**TASK TO CARRY OUT**: The stretch wanted below opens at the line containing "Upgrade Django" and closes at the line containing "Create an SSL certificate for Apache". Please return it exactly, with no other lines.

::::

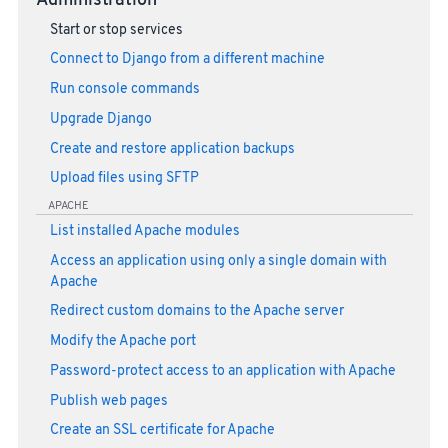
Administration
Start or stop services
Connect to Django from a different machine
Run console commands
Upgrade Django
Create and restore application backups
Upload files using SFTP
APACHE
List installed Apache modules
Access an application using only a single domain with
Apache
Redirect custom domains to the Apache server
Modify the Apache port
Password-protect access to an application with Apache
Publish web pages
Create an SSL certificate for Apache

::::

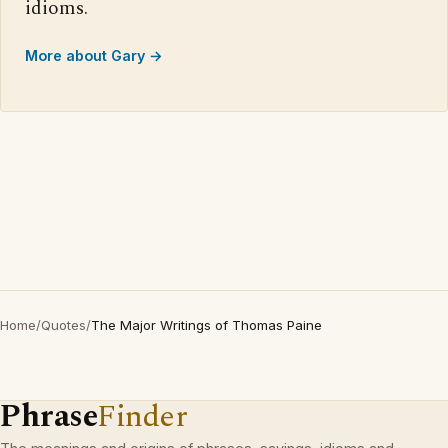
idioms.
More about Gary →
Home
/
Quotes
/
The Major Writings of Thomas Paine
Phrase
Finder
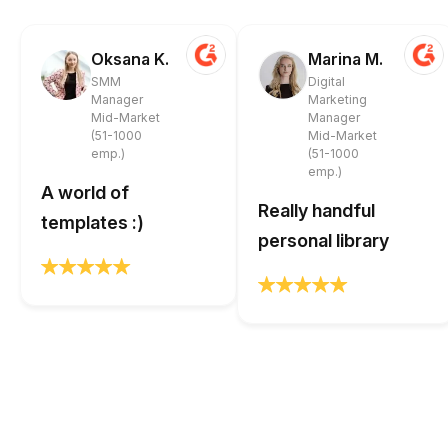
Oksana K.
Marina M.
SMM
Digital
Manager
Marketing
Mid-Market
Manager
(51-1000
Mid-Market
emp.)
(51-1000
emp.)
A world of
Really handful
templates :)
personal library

::::

**REPLY TO THE TASK**:
Upgrade Django
Create and restore application backups
Upload files using SFTP
APACHE
List installed Apache modules
Access an application using only a single domain with
Apache
Redirect custom domains to the Apache server
Modify the Apache port
Password-protect access to an application with Apache
Publish web pages
Create an SSL certificate for Apache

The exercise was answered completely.